200909809/1/H3.
Datum uitspraak: 25 augustus 2010
AFDELING
BESTUURSRECHTSPRAAK
Uitspraak op het hoger beroep van:
het college van burgemeester en wethouders van Hoogezand-Sappemeer,
appellant,
tegen de uitspraak van de rechtbank Groningen van 23 november 2009 in zaak nr. 09/723 in het geding tussen:
de afdeling Zuid-Oost Groningen van het Koninklijk Verbond van Ondernemers in het Horeca- en Aanverwante Bedrijf Horeca Nederland (hierna: KHN), gevestigd te Sappemeer, gemeente Hoogezand-Sappemeer,
Bij besluit van 19 juni 2009 heeft het college na het volgen van de uniforme openbare voorbereidingsprocedure waarbij KHN een schriftelijke zienswijze heeft ingebracht, aan de Gereformeerde Kerk Hoogezand-Sappemeer vergunning verleend ingevolge de Drank- en Horecawet (hierna: de DHW), onder voorschriften, voor het uitoefenen van een horecabedrijf voor het door de Gereformeerde Kerk geëxploiteerde zalencentrum Brandpunt.
Bij uitspraak van 23 november 2009, verzonden op 24 november 2009, heeft de rechtbank het door KHN daartegen ingestelde beroep gegrond verklaard, het besluit van 19 juni 2009 vernietigd en bepaald dat het college een nieuw besluit neemt. Deze uitspraak is aangehecht.
Tegen deze uitspraak heeft het college bij brief, bij de Raad van State ingekomen op 17 december 2009, hoger beroep ingesteld.
KHN heeft een verweerschrift ingediend.
De Afdeling heeft de zaak ter zitting behandeld op 10 juni 2010, waar het college, vertegenwoordigd door R. Top-van Houdt en mr. P. Doldersum, beiden werkzaam bij de gemeente, is verschenen.

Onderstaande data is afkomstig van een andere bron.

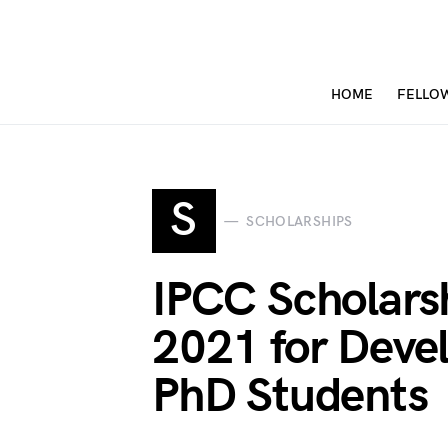
HOME
FELLO
S
SCHOLARSHIPS
IPCC Scholar
2021 for Deve
PhD Students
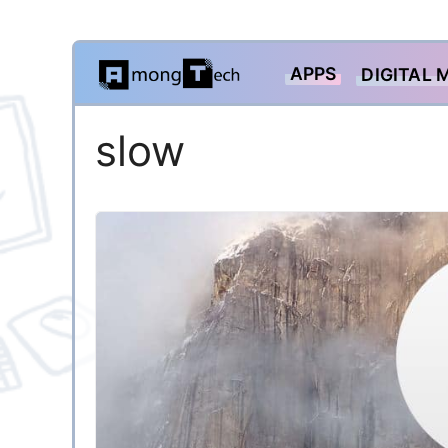
Skip
APPS
DIGITAL 
to
content
slow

2.1. Ingevolge artikel 3 van de DHW is het verboden zonder daartoe strekkende vergunning van het college van burgemeester en wethouders het horecabedrijf of slijtersbedrijf uit te oefenen.
Ingevolge artikel 4, eerste lid, verbinden burgemeester en wethouders aan een vergunning welke wordt verleend aan een rechtspersoon, niet zijnde een naamloze vennootschap of besloten vennootschap met beperkte aansprakelijkheid, die zich op activiteiten van recreatieve, sportieve, sociaal-culturele, educatieve, levensbeschouwelijke of godsdienstige aard richt, een of meer voorschriften of beperkingen die, gelet op de plaatselijke of regionale omstandigheden, nodig zijn ter voorkoming van mededinging door het verstrekken van alcoholhoudende drank welke uit een oogpunt van ordelijk economisch verkeer als onwenselijk moet worden beschouwd.
Ingevolge het tweede lid kunnen deze voorschriften of beperkingen op geen andere onderwerpen betrekking hebben dan:
a. in de inrichting te houden bijeenkomsten van persoonlijke aard, zoals bruiloften en partijen;
b. het openlijk aanprijzen van de mogelijkheid tot het houden van bijeenkomsten als bedoeld onder a;
c. de tijden gedurende welke in de betrokken inrichting alcoholhoudende drank wordt verstrekt.
Ingevolge het vijfde lid kunnen burgemeester en wethouders met het oog op bijzondere gelegenheden van zeer tijdelijke aard ontheffing verlenen van de aan een vergunning verbonden voorschriften of beperkingen als bedoeld in het eerste lid.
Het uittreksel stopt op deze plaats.